Ambassador to Vatican
- In office July 2017 – July 2021
- President: Nana Akuffo-Addo
- Succeeded by: Past

Personal details
- Born: January 1948 (age 78) Ghana
- Party: Independent Candidate
- Children: four

= Joseph Kojo Akudibilah =

Ghanaian politician and diplomat

Joseph Kojo Akudibillah (born January 1948) is a Ghanaian diplomat and an independent candidate. He is currently Ghana's ambassador to the Vatican.

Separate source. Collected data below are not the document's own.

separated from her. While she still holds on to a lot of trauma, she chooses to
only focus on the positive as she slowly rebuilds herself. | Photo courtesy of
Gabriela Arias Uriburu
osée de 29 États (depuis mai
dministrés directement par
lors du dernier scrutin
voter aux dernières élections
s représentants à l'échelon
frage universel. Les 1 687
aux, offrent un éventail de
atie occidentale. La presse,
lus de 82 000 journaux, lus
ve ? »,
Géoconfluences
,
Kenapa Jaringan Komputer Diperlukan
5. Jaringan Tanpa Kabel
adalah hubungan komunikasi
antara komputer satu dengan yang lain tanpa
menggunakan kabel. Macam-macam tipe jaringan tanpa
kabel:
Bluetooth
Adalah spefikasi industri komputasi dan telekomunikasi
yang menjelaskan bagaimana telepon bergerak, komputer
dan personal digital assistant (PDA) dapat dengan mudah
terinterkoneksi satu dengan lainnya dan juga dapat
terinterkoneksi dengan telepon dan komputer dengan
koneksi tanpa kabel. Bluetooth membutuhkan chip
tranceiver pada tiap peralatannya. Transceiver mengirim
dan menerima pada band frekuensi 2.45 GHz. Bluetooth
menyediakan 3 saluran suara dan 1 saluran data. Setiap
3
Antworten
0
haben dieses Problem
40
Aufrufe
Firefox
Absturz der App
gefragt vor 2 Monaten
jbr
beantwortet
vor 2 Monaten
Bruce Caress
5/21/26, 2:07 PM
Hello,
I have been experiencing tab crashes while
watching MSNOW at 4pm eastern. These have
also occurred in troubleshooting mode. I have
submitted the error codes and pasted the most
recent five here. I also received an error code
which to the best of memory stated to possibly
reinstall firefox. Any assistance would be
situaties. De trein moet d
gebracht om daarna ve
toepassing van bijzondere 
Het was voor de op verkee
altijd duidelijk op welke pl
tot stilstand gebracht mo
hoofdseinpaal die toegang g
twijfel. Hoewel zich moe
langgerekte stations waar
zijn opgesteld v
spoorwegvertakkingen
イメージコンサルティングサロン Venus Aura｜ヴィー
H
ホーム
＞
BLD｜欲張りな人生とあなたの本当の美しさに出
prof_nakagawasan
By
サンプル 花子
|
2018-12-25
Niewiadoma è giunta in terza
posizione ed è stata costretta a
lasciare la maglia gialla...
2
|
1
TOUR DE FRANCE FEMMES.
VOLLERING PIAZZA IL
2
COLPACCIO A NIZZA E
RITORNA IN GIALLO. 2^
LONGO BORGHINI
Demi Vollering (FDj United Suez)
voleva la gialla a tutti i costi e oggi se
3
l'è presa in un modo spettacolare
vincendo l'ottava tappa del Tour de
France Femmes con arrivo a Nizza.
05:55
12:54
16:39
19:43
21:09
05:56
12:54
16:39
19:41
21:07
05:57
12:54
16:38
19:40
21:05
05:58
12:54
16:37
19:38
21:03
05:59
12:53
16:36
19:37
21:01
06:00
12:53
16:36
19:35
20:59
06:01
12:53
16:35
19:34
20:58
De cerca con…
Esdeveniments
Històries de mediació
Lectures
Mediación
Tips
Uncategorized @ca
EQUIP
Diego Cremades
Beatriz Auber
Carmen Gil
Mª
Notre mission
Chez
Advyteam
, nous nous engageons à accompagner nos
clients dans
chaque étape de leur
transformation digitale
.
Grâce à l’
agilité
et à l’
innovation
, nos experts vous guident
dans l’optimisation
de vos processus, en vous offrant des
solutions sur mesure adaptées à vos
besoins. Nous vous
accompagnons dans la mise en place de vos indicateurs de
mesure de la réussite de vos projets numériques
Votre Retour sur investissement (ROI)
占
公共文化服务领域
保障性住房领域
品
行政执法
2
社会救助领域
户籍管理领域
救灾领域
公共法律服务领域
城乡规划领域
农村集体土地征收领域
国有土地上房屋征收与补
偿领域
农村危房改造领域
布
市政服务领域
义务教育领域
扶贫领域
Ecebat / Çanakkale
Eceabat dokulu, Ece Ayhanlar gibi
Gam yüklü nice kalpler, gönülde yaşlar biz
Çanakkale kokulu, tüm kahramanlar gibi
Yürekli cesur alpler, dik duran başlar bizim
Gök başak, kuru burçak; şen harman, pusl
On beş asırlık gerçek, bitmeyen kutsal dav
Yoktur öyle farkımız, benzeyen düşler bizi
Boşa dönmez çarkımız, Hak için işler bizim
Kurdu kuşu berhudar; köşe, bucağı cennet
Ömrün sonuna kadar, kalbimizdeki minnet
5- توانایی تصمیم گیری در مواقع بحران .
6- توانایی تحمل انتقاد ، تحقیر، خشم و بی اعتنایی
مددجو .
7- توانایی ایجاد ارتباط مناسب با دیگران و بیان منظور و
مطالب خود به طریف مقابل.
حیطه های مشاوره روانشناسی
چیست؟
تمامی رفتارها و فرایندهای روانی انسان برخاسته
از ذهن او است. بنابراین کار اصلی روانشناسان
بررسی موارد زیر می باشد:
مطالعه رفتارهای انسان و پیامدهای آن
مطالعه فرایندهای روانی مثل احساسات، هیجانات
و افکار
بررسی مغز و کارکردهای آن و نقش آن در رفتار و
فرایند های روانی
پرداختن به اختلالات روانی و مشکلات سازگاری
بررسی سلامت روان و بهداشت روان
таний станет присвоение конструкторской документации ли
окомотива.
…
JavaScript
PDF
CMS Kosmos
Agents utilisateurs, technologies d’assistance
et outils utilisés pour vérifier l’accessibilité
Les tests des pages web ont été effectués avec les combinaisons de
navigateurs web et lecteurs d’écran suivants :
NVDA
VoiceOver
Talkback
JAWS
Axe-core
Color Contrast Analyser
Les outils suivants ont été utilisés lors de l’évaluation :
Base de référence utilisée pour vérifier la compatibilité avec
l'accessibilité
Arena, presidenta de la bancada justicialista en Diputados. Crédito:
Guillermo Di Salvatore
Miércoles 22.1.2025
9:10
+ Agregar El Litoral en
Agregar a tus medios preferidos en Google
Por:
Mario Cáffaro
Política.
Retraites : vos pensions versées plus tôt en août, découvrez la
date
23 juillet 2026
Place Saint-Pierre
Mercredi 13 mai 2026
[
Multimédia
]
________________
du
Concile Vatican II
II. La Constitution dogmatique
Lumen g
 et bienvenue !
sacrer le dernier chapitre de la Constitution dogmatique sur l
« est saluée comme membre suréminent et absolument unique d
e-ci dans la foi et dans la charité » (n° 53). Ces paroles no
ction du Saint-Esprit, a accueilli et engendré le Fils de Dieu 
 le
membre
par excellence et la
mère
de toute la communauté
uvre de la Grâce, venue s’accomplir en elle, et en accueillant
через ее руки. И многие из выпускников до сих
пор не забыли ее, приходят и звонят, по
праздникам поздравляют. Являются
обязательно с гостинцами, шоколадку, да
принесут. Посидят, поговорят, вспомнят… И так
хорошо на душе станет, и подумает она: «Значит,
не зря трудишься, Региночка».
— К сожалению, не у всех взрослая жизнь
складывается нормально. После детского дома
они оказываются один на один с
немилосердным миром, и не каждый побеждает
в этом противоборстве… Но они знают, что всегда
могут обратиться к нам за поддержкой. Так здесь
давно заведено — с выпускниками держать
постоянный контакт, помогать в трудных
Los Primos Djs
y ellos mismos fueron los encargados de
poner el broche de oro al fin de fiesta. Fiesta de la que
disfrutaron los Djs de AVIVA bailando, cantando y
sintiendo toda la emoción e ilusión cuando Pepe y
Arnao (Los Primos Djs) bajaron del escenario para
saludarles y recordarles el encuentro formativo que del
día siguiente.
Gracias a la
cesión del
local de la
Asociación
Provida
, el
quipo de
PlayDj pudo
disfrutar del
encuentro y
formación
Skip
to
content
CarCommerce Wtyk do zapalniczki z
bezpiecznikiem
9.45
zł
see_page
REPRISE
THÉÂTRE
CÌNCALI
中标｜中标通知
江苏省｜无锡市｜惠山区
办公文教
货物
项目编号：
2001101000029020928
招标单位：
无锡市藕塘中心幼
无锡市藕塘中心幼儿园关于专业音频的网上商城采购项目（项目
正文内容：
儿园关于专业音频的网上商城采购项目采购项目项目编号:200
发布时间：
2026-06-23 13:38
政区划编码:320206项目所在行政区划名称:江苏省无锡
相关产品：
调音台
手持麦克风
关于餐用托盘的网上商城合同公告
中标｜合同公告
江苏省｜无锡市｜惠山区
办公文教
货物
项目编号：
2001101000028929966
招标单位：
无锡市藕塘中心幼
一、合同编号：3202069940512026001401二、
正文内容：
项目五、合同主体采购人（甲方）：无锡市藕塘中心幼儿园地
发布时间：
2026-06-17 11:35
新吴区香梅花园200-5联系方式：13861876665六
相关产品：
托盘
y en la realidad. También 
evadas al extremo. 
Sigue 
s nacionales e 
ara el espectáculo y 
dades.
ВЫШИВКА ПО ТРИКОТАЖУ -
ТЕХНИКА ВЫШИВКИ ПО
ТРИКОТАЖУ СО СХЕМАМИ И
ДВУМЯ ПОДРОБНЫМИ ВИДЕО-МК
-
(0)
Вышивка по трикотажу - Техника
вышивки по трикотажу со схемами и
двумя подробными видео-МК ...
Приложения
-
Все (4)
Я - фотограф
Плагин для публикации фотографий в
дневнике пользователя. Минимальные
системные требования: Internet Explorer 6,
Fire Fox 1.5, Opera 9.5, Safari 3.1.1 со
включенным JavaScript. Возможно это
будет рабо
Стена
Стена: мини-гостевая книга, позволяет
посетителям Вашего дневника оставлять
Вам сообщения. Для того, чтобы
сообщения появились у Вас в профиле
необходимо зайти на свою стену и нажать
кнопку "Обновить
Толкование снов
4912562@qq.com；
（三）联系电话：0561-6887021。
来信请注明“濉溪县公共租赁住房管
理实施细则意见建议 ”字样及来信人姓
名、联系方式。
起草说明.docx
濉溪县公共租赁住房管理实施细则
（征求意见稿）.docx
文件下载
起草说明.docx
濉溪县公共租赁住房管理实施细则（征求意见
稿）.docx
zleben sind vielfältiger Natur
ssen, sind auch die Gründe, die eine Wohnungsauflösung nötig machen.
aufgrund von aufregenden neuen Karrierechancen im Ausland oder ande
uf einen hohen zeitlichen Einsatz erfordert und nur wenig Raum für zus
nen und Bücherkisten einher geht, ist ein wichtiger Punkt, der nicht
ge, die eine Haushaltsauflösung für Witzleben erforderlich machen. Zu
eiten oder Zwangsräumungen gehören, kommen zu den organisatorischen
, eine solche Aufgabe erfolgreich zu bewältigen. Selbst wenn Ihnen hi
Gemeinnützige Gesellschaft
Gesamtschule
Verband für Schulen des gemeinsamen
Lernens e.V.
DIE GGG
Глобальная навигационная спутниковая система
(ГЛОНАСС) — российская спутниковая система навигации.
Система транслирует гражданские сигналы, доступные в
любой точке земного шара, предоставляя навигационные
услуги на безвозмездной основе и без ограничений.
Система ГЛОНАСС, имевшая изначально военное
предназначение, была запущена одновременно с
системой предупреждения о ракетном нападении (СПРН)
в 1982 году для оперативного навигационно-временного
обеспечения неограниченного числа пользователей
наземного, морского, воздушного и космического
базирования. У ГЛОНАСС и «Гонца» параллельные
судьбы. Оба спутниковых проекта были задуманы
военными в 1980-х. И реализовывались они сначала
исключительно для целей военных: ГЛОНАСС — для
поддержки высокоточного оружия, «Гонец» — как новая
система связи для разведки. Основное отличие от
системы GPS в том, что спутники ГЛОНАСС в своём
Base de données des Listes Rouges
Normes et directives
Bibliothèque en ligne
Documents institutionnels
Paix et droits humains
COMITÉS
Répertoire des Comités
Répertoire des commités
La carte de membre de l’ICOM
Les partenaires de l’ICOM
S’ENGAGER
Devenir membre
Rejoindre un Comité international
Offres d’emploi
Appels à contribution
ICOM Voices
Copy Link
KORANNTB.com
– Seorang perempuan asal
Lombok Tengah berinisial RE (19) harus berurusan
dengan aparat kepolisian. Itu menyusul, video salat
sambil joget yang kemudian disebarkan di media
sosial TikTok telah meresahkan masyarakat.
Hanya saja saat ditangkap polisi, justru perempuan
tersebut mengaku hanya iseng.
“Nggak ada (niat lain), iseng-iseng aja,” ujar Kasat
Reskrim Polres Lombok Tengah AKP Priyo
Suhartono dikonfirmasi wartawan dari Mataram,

==Ambassadorial appointment==
In July 2017, President Nana Akuffo-Addo named Joseph Kojo Akudibillah as Ghana's ambassador to Vatican. He was among twenty two other distinguished Ghanaians who were named to head various diplomatic Ghanaian mission in the world.

==Early life==

Akudibilla was a parishioner of the St Anthony's Catholic Church at Daduuri in the Bawku Municipality of the Catholic Diocese of Navrongo-Bolgatanga prior to his appointment as Ambassador to the Vatican in 2017. He holds an academic diploma in nursing sciences.

==Personal life==

Mrs Margaret Adunadaga Minyila is the spouse of Joseph Akudibillah with which he has four children.

==Politics==

He was also the MP for the then Garu-Tempane Constituency from 2000 to 2004. In the year 2000, he won the general elections as the member of parliament for the Garu-Tempane constituency of the Upper East Region of Ghana. He won as an independent candidate in that election for the Upper East Region. Akudibillah was elected with 14,282 valid votes cast. This was equivalent to 45.40% of the total valid votes cast. He was elected over Dominic Azumah Azimbe of the National Democratic Congress, William Pullam of the Peoples National Convention Party, Emmanuel S.N.Asigri of the New Patriotic Party, Tindogo D.Ashock of the Convention Peoples Party, Halid M.Yussif of the United Ghana Movement and Hamidu Sahanona of the National Reform Party. These acquired 12,224, 2,908, 1,360, 293, 246,138 votes out of the total valid votes cast respectively. These were equivalent to 38.90%, 9.20%, 4.30%,0.90%, 0.80%, 0.40% respectively of total valid votes cast.